Starting at the first line of the data below, repeat each line word for word up to and including the line with "военных заводов.".
Top of Extracted information
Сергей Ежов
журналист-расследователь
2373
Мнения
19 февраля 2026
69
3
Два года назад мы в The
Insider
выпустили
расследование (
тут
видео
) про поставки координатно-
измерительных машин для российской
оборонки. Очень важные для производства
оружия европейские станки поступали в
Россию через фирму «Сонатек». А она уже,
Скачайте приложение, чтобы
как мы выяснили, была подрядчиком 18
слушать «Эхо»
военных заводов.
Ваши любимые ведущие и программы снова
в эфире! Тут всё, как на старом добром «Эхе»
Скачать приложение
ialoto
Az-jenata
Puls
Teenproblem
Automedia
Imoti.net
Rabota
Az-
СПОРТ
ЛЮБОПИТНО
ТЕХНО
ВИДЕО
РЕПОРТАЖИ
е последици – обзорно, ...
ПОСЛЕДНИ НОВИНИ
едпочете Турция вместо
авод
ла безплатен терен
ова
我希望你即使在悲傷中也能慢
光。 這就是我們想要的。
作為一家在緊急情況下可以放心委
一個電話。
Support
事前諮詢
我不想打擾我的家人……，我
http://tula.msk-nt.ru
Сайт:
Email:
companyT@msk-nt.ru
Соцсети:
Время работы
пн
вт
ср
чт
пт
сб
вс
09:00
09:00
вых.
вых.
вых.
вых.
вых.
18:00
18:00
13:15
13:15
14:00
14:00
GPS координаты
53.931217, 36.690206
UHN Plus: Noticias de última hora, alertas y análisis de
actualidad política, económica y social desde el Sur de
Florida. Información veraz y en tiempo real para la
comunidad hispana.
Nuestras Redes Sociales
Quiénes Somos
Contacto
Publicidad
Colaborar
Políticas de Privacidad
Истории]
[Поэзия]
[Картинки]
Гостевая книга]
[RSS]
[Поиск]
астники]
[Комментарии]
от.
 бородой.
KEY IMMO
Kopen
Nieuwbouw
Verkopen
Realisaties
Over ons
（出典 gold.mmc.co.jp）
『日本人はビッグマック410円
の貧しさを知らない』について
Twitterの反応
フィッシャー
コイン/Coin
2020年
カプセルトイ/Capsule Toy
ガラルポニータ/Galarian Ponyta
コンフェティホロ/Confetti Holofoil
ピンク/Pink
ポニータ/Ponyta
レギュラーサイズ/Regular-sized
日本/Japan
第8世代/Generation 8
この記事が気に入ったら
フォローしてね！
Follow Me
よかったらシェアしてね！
Bottom of Extracted information
Response area »
Сергей Ежов
журналист-расследователь
2373
Мнения
19 февраля 2026
69
3
Два года назад мы в The
Insider
выпустили
расследование (
тут
видео
) про поставки координатно-
измерительных машин для российской
оборонки. Очень важные для производства
оружия европейские станки поступали в
Россию через фирму «Сонатек». А она уже,
Скачайте приложение, чтобы
как мы выяснили, была подрядчиком 18
слушать «Эхо»
военных заводов.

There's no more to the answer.